Texte intégral
28 NOVEMBRE 2023
Arrêt n°
CV/SB/NS
Dossier N° RG 22/00143 - N° Portalis DBVU-V-B7G-FXWO
CAISSE
PRIMAIRE D'ASSURANCE MALADIE DE L'ALLIER
/
S.A.S. [5], salariée : [T] [Z]
jugement au fond, origine pole social du tj de moulins, décision attaquée en date du 17 décembre 2021, enregistrée sous le n° 20/00423
Arrêt rendu ce VINGT-HUIT NOVEMBRE DEUX MILLE VINGT-TROIS par la CINQUIEME CHAMBRE CIVILE CHARGEE DU DROIT DE LA SECURITE SOCIALE ET DE L'AIDE SOCIALE de la cour d'appel de RIOM, composée lors du délibéré de :
Monsieur Christophe VIVET, président
Mme Karine VALLEE, conseillère
Mme Sophie NOIR, conseillère
En présence de Mme Séverine BOUDRY, greffière lors des débats et du prononcé
ENTRE :
CAISSE PRIMAIRE D'ASSURANCE MALADIE DE L'ALLIER
[Adresse 3]
[Localité 1]
Représentée pr Me Sonia HADDAD suppléant Me Thomas FAGEOLE, avocat au barreau de CLERMONT-FERRAND
APPELANTE
ET :
S.A.S. [5]
[Adresse 4]
[Localité 2]
Représentée par Me Jeanne RAISON, avocat au barreau de CLERMONT-FERRAND suppléant Me Philippe ROMULUS de la SCP PYRAMIDE AVOCATS, avocat au barreau de VIENNE
salariée : [T] [Z]
INTIMEE
Après avoir entendu M.VIVET, président, en son rapport, et les représentants des parties à l'audience publique du 25 septembre 2023, la cour a mis l'affaire en délibéré, le président ayant indiqué aux parties que l'arrêt serait prononcé, ce jour, par mise à disposition au greffe, conformément aux dispositions de l'article 450 du code de procédure civile.
FAITS ET PROCÉDURE
Le 8 janvier 2018, la SAS [5] (la société ou l'employeur) a établi une déclaration de maladie professionnelle concernant sa salariée Mme [Z].
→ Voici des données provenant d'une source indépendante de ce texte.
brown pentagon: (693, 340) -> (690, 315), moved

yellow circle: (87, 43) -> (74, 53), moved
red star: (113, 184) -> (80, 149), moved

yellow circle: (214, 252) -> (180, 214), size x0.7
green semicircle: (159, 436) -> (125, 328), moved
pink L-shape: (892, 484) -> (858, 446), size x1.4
Par décision du 28 août 2018, la caisse primaire d'assurance maladie de l'Allier (la CPAM) a reconnu le caractère professionnel de la maladie comme relevant du tableau n°57 des maladies professionnelles, s'agissant d'une douleur et d'une raideur de l'épaule droite avec diminution de la force de la main droite.
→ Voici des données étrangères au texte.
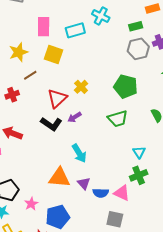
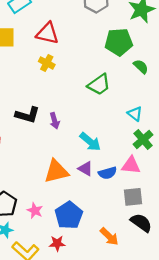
green pentagon: (126, 86) -> (119, 42), moved
red triangle: (57, 98) -> (47, 33), moved, turned -45
purple arrow: (74, 117) -> (55, 121), moved, turned -56
cyan arrow: (79, 153) -> (90, 142), moved

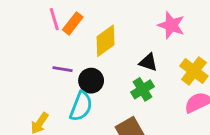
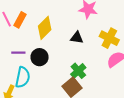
green cross: (142, 89) -> (78, 71), moved
cyan semicircle: (81, 106) -> (23, 77), moved

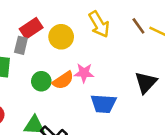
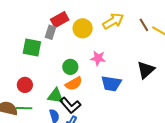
yellow arrow: (99, 24) -> (113, 21), turned -95
orange semicircle: (63, 80) -> (74, 84), moved
green circle: (41, 81) -> (70, 67), moved

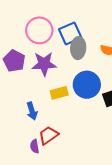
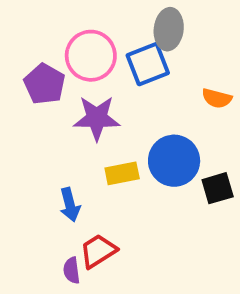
gray ellipse: (78, 48) -> (169, 29), moved
purple pentagon: (14, 61) -> (45, 84), moved

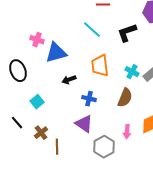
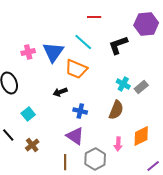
pink cross: (37, 40) -> (28, 52), turned -32
blue triangle: (56, 53) -> (53, 52), moved, turned -40
orange trapezoid: (100, 66) -> (76, 69), moved, turned -60
brown line: (57, 147) -> (65, 162), moved

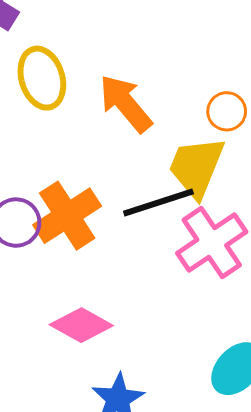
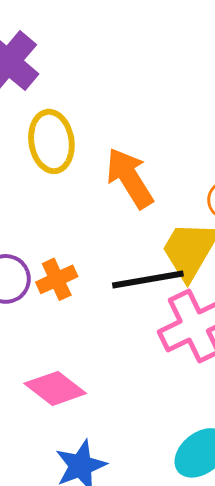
orange cross: (67, 216) -> (57, 279), size x0.6

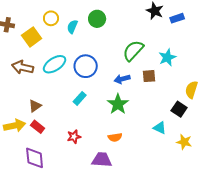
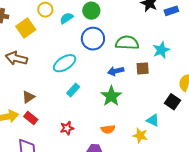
cyan semicircle: (72, 27) -> (67, 18), turned 32
green semicircle: (133, 51) -> (127, 43), turned 50
cyan ellipse: (55, 64) -> (65, 63), moved
blue circle: (86, 66) -> (93, 39), moved
yellow star: (184, 142) -> (140, 136), moved

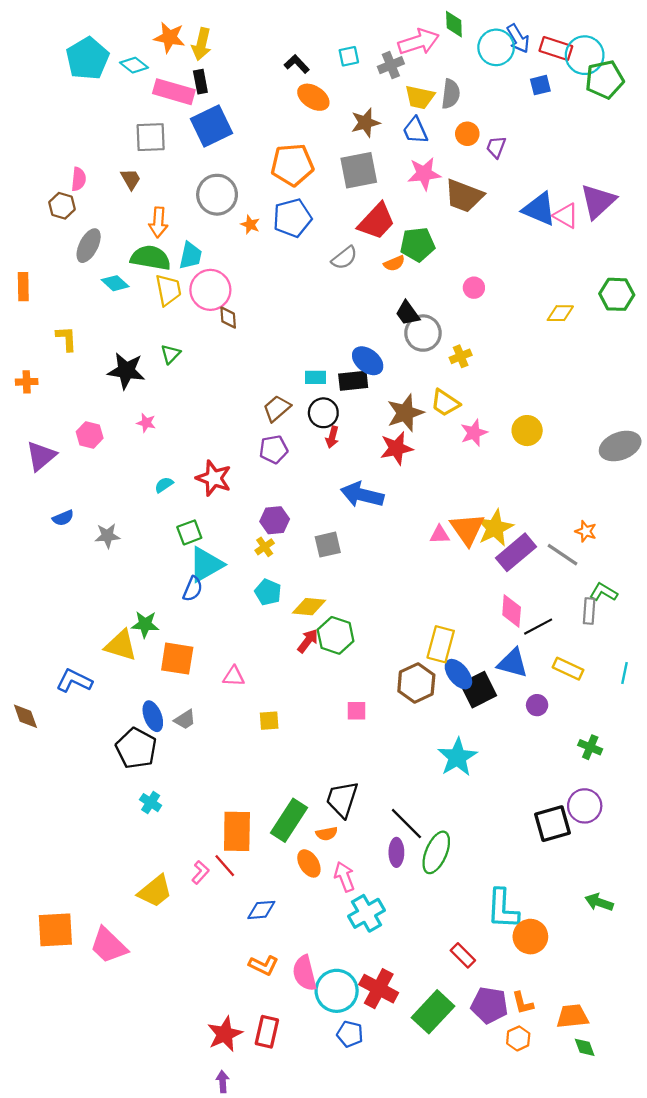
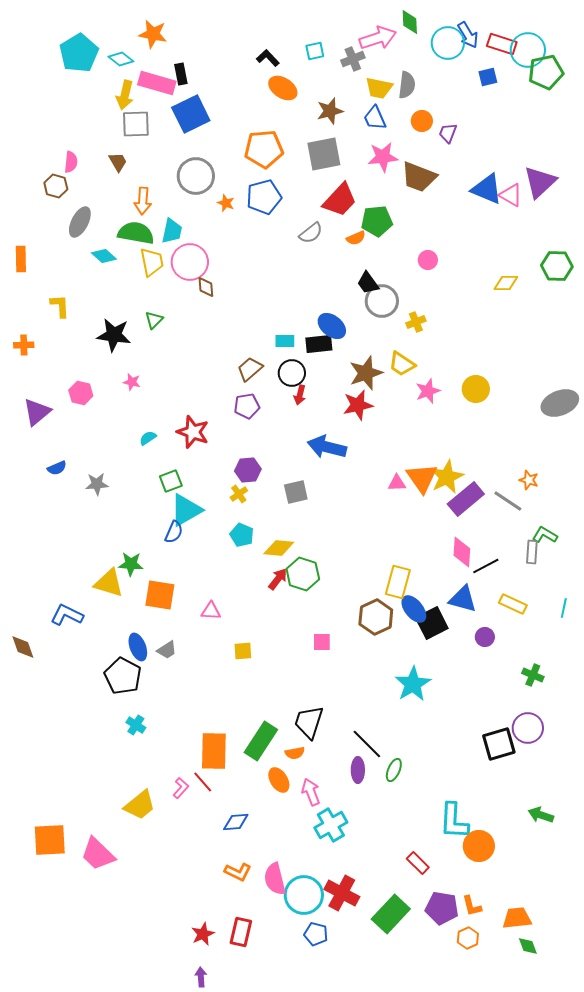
yellow arrow: (202, 44) -> (125, 95), moved
green ellipse: (436, 852) -> (394, 770), size x0.6
red star: (225, 1034) -> (203, 934), size x0.7

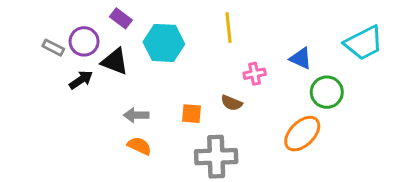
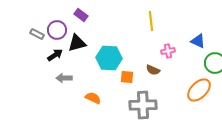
cyan hexagon: (164, 43) -> (109, 58), moved
black triangle: (115, 61) -> (77, 43), turned -36
gray arrow: (136, 115) -> (64, 78), moved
Le 6 février 2020, la CPAM a notifié à la SAS [5] une décision attribuant un taux d'incapacité permanente (IP) de 17 % à Mme [Z] à la suite de sa maladie professionnelle.
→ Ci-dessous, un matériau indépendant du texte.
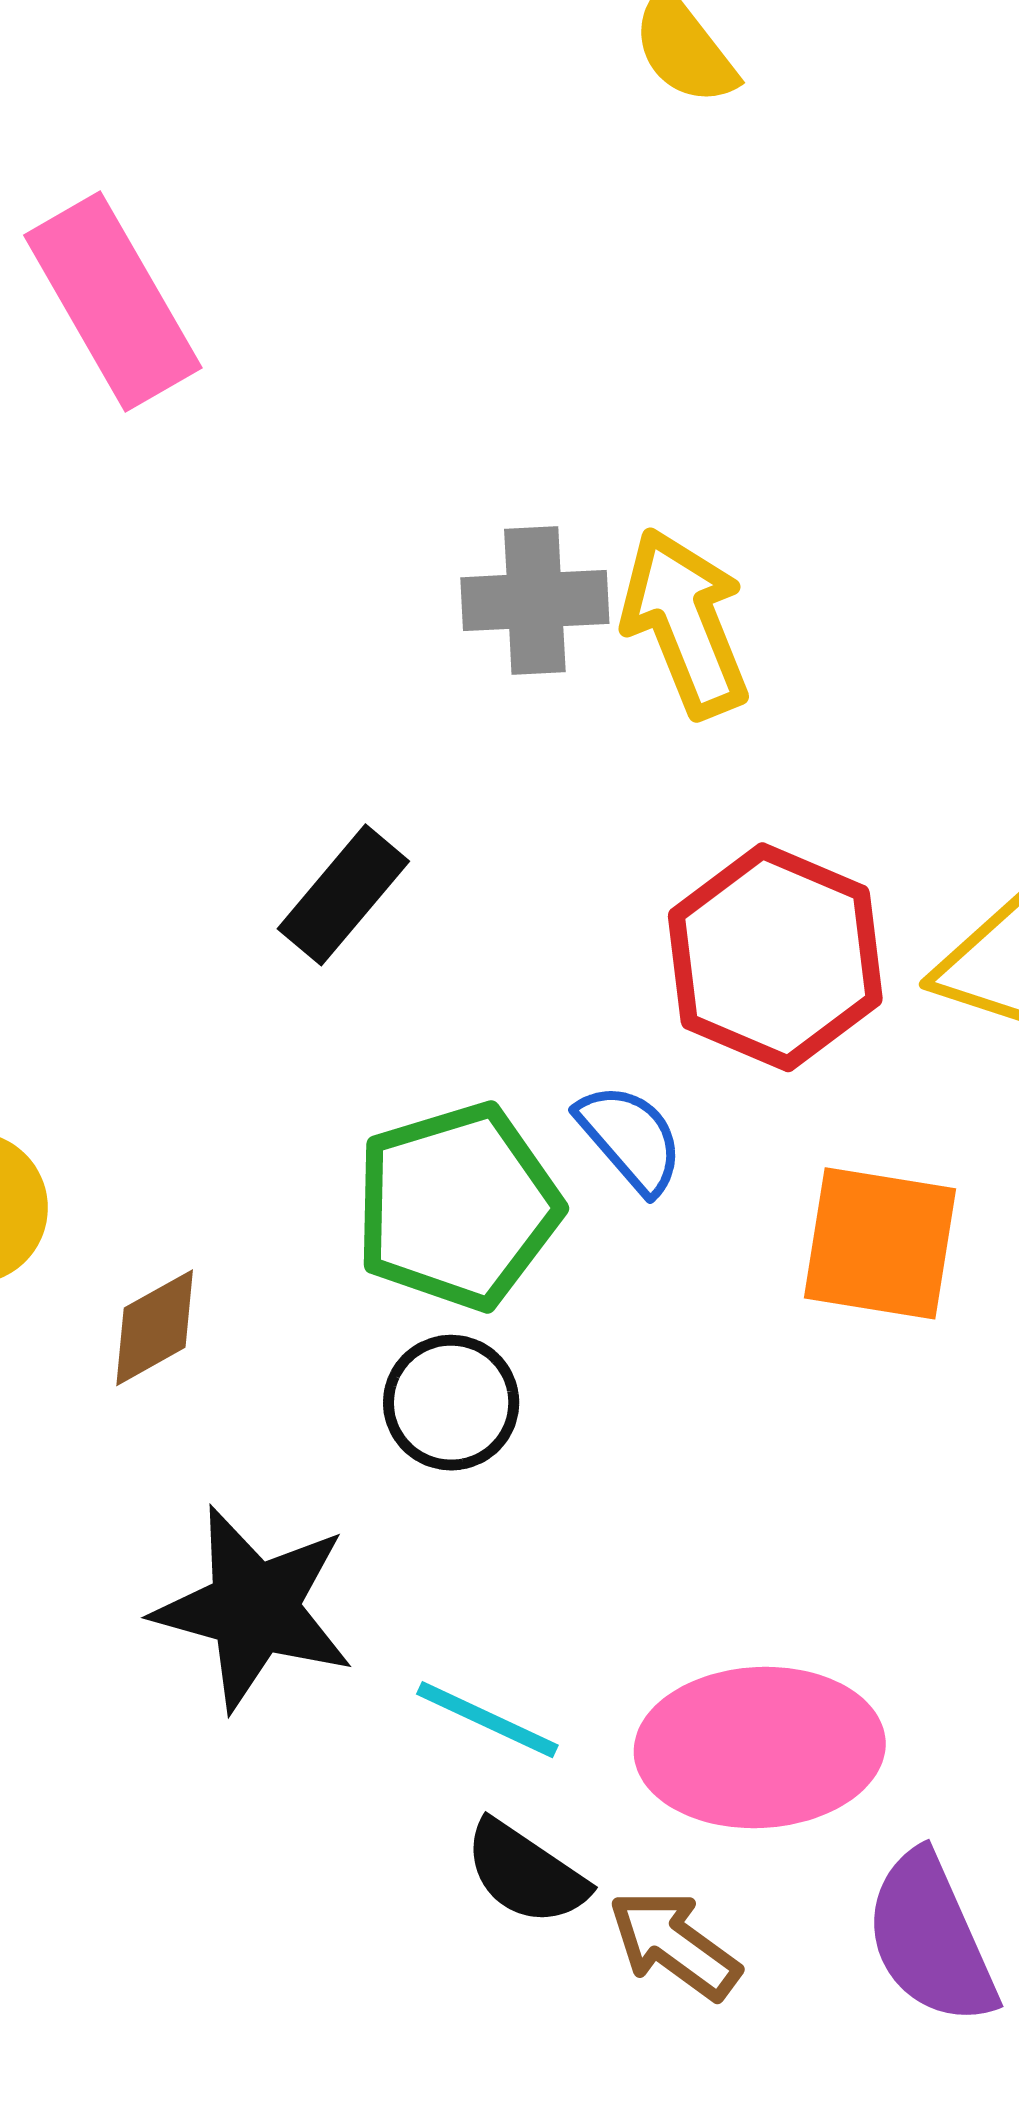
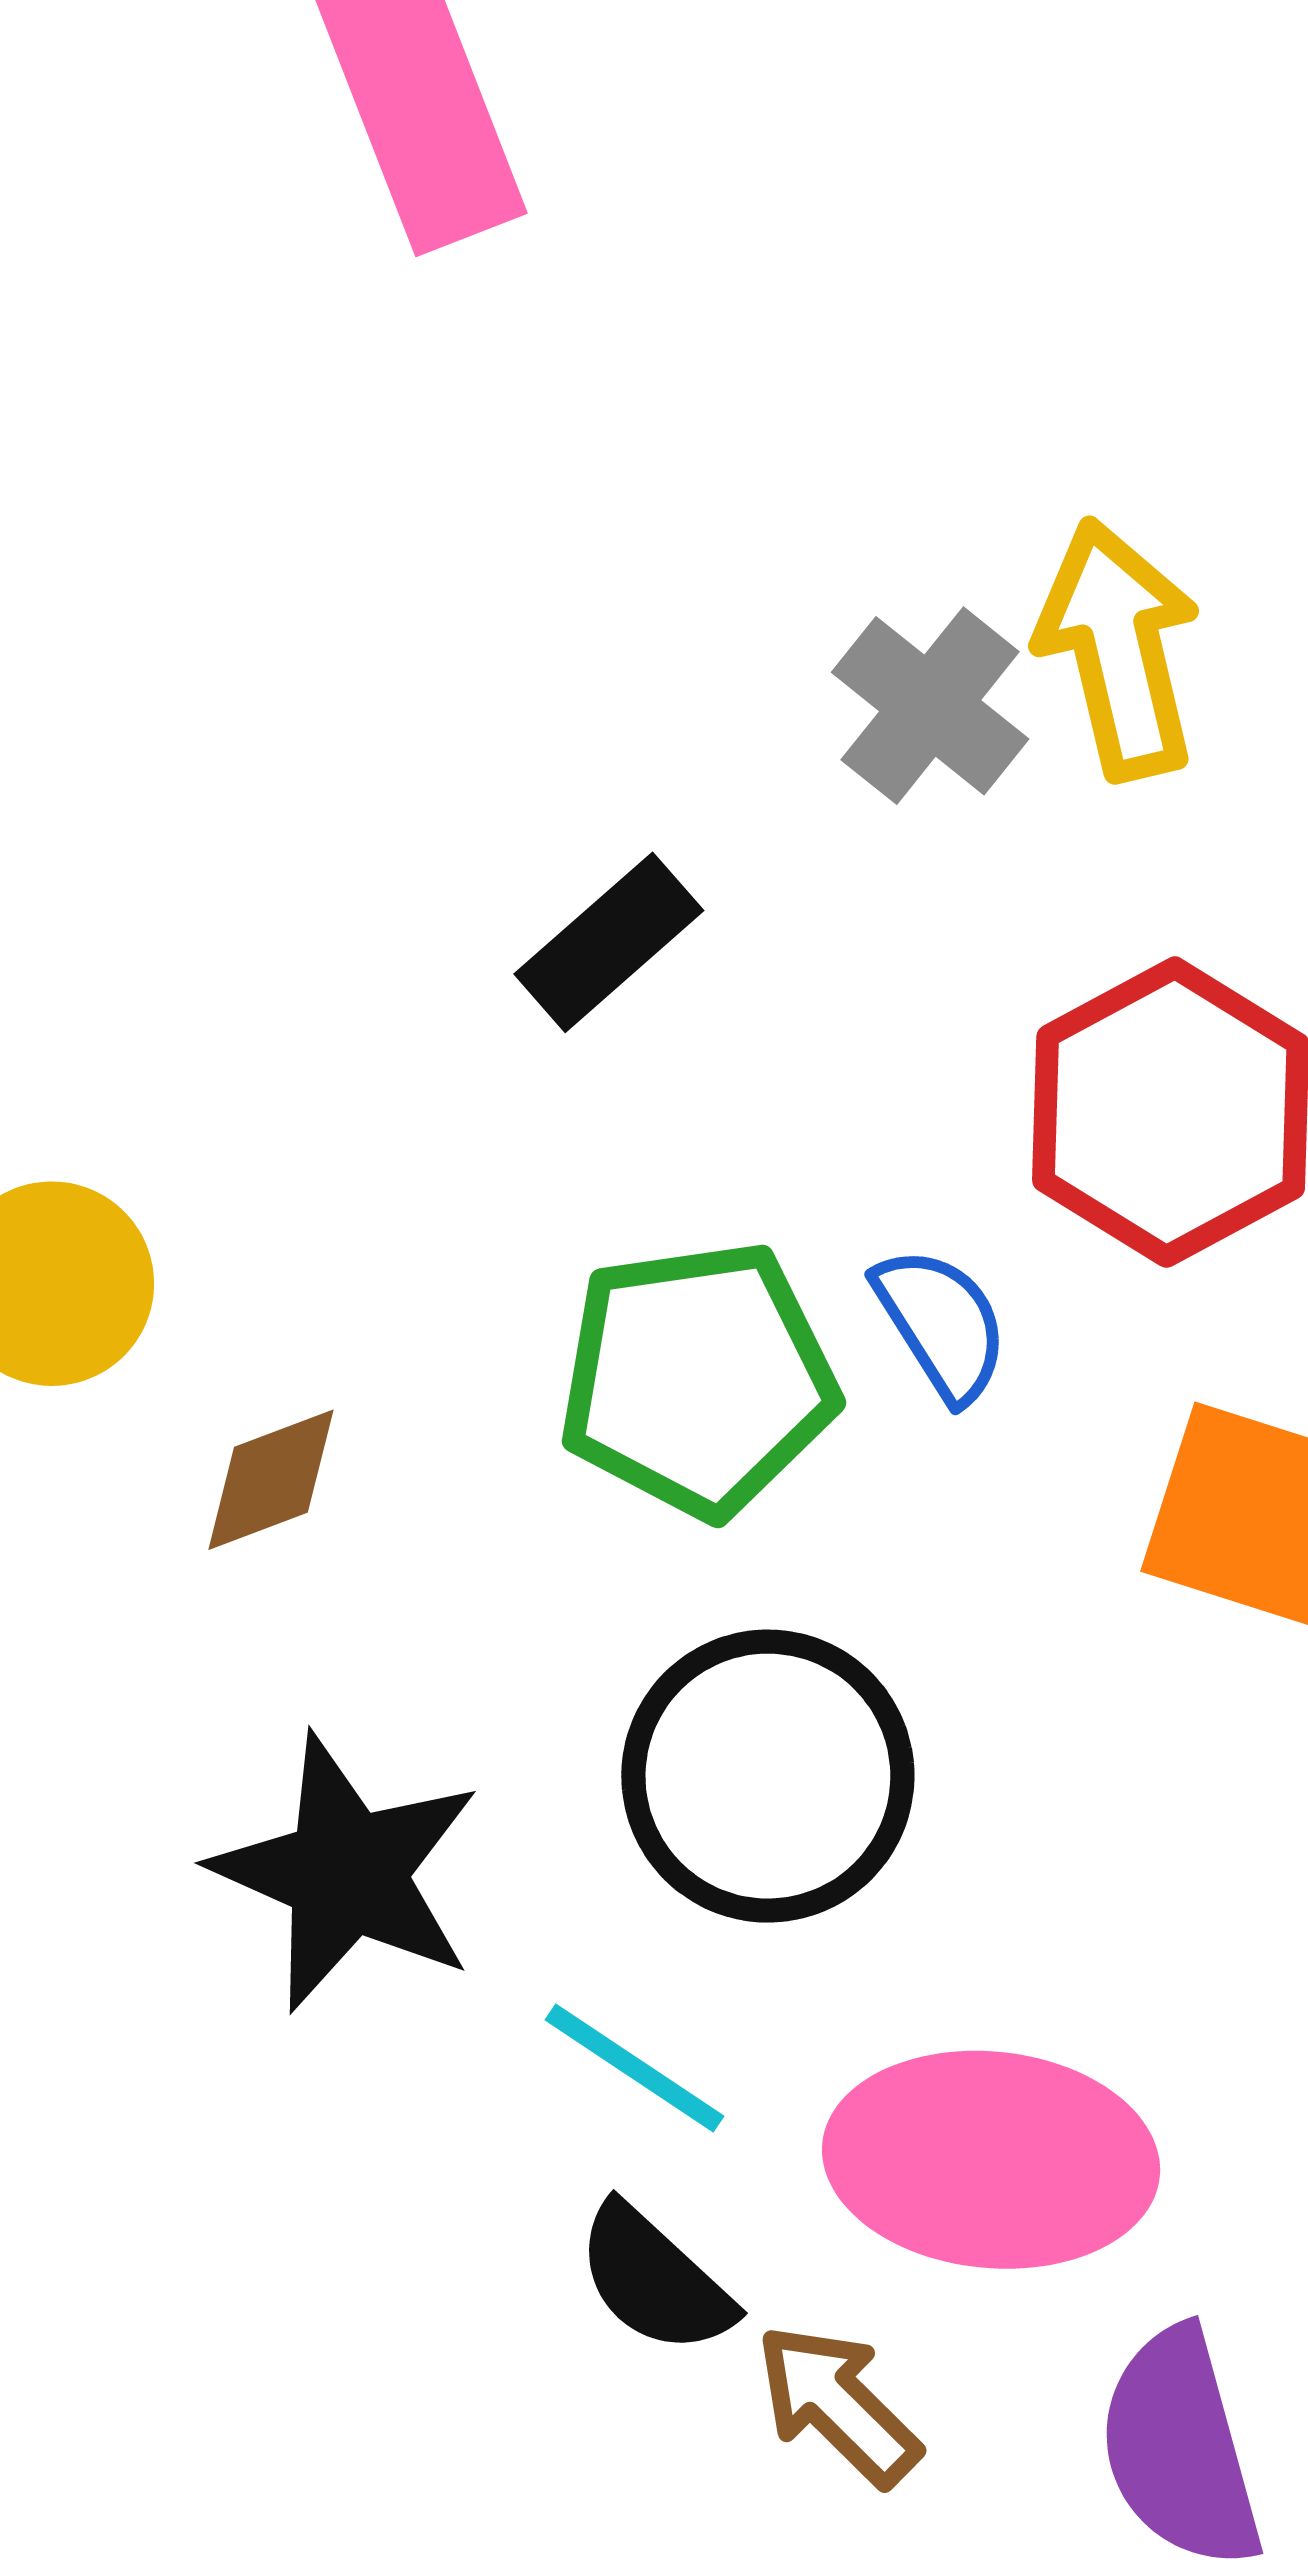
gray cross: (535, 601) -> (930, 706), moved, turned 33
black circle: (451, 1403) -> (768, 1776), moved, size x1.6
Par courrier du 27 avril 2020, la SAS [5] a saisi la commission médicale de recours amiable de la CPAM (la CMRA) d'une contestation de cette décision.
Par décision du 27 octobre 2020, la CMRA a infirmé la décision de la CPAM et a fixé à 15 % le taux d'incapacité permanente de Mme [Z].
Par lettre recommandée du 24 novembre 2020, la SAS [5] a saisi le pôle social du tribunal judiciaire de Moulins d'une contestation de cette décision.
Par ordonnance du 25 janvier 2021, le juge chargé de l'instruction a confié une mesure d'expertise au Dr [G], qui a déposé son rapport le 4 mai 2021.
Par jugement contradictoire du 17 décembre 2021, le pôle social du tribunal judiciaire de Moulins a statué comme suit:
- déclare recevable le recours formé par la SAS [5],
- dit qu'à la date de consolidation, le 19 janvier 2020, le taux d'incapacité permanente partielle en réparation des séquelles de la maladie professionnelle dont a été victime Mme [Z] le 02 janvier 2018 est de 4 %,
- en conséquence, infirme la décision de la commission médicale de recours amiable du 27 octobre 2020,
- rappelle qu'en application des dispositions de l'article L.142-11 du code de la sécurité sociale les frais résultant de l'expertise seront pris en charge par la caisse nationale de l'assurance maladie,
- rejete la demande présentée par la SAS [5] au titre de l'article 700 du code de procédure civile,
- condamne la CPAM aux dépens de l'instance.
Le jugement a été notifié à la CPAM le 24 décembre 2021.
Par déclaration reçue au greffe de la cour le 11 janvier 2022, la CPAM en a relevé appel.
Les parties ont été convoquées à l'audience de la cour le 25 septembre 2023.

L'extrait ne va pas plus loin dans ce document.